Natnael Berhane took over the pace-setting for Dimension Data but there was still no help for the South African team. Cummings and Daniel Teklehaimanot also took a few turns as BMC and Movistar again moved to the front to keep their leaders in position.

 

IAM and Direct Energie hit the front

The fight for position was enough to reduce the gap to 5.05 at the entrance of the final 40km. This was the signal for IAM to hit the front with Stef Clement and Leigh Howard and they soon got assistance from Direct Energie with Antoine Duchesne and Adrien Petit.

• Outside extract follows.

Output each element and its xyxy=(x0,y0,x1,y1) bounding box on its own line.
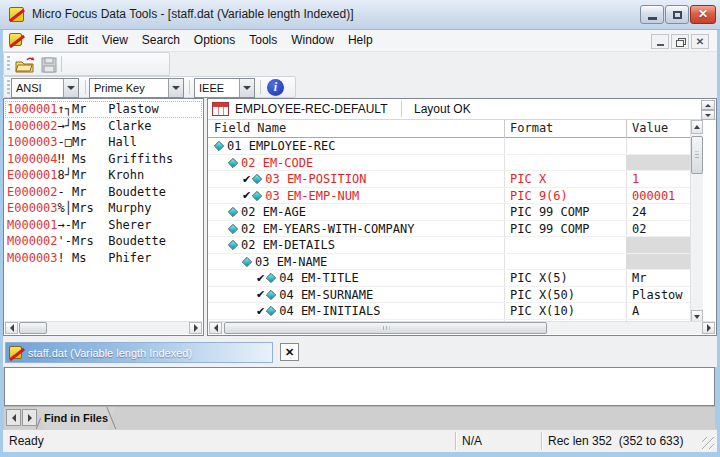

While the Swiss team was riding for Jarlinson Pantano, the French squad was hoping for Bryan Coquard.

 

The gap started to come down quickly and was only four minutes with 33km to go. IAM soon disappeared but Direct Energie maintained their fast pace with Sylvain Chavanel, Petit and Duchesne. That made it hard for Geraint Thomas (Sky) to rjoin the peloton when he suffered a puncture with 28km to go.

 

Benedetti is dropped

The escapees went full gas as they started to believe in their chances and this was too much for Benedetti who fell off the pace with 25km to go. However, their gap had been reduced to 3 minutes with 20km to go as Direct Energie, Tinkoff and BMC were now battling hard for the front positions in the peloton.

 

Chavanel took some massive turns before BMC hit the front with Michael Schär and Rohan Dennis. Their brutal pace sent riders like Thomas De Gendt, Thomas Voeckler and Alexis Gougeard out the back door and brought Benedetti back.

 

Sky take control

With 11km to go, Bernhard Eisel hit the front for Dimension Data as the peloton hit the panic button. The gap was still 2.30 and only coming down very slowly.

 

As light rain started to fall, Sky wanted to keep Chris Froome out of trouble and so hit the front with Ian Stannard and Luke Rowe. As they hit the Cote de Octeville, they had brought the gap down to 2 minutes and this is where the dramatic finale started.